Slate has an article about
how movie vampires break the rules. Garlic - useless. Mirrors -- no problem. Crosses --
gornisht helfen.
I have to say, some movies and TV shows I like are quite cavalier with the vamp canon, to the point where we see Angel showing up at Buffy's house steaming a bit because he's run through sunlight with his coat over his head. And in BLADE, vamps can go out in motorcycle leathers and helmets.
It's fun to muck reinterpret the legend. After all, what exactly is the physics of vamps not showing up in mirrors? Makes no sense. And if every vamp bite creates a new vamp (as seems to happen in Stoker), math suggests we'd all be undead by now. So there has to be mutual blood suckage to create a new vamp.
But it's dangerous to muck with canon too much.
If vamps can go out in full sunlight with, say, sunblock on, they're not vampires any more. Why? Because losing sunlight is part of the devil's bargain of being a vamp. You gain indefinite life span, but you can't go out in the sun any more. So it's not the UV rays, dig?
Your reinterpretation should feel
more true emotionally than canon. That's why it's a reinterpretation. Not "what would fit my story," but "this is the legend as we know it; but what is the
reality behind it?"
Labels: blog fu, genre, You Are So Undead
3 Comments:
I really like the take on vampires and mirrors used in Paris Immortal. People don't see vampires in mirrors not because they have no reflection, but because they're so stealthy and quick that people rarely notice them at all unless the vampire chooses to reveal itself.

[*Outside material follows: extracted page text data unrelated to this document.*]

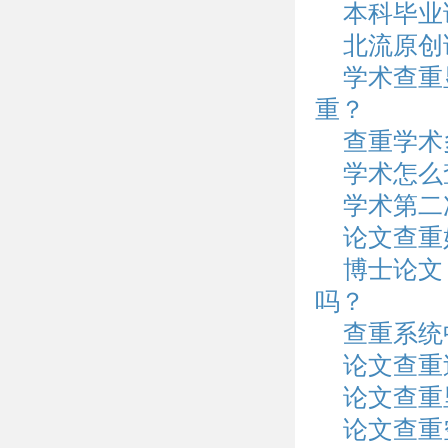
本科毕业
北流原创
学术查重
重？
查重学术
学术怎么
学术第二
论文查重
博士论文
吗？
查重系统
论文查重
论文查重
论文查重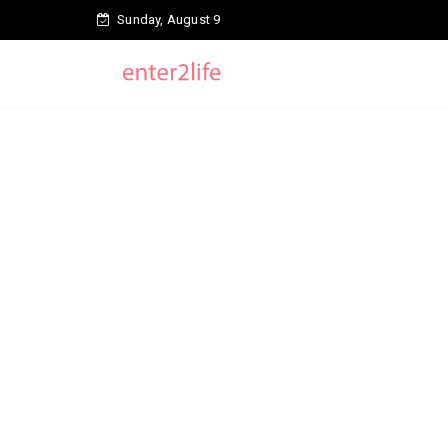
Sunday, August 9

Or at least that's how I understand it from reading the first book -- the author has said that the rules aren't necessarily the same for all vampires, not because the physics of vampires are inconstant, but because they can overcome some vampire weaknesses if they're powerful enough.
In my vampire script I explain the differences by pointing out that the canon is just misinformation put out there by vampires to cover up who and what they are. It's just a take on the Dresden books where Stoker's book was put out by the good guys as a how to find and kill vamps.
And let us not forget about the popular book and film Twilight, in which Vampires can go out in full sunlight. Instead of bursting into flames, their skin sparkles like diamonds. Now that I think about it, there's absolutely no downside to being a vampire in Twilight. I guess that's why it pales in comparison to other contemporary stories. There's no risk.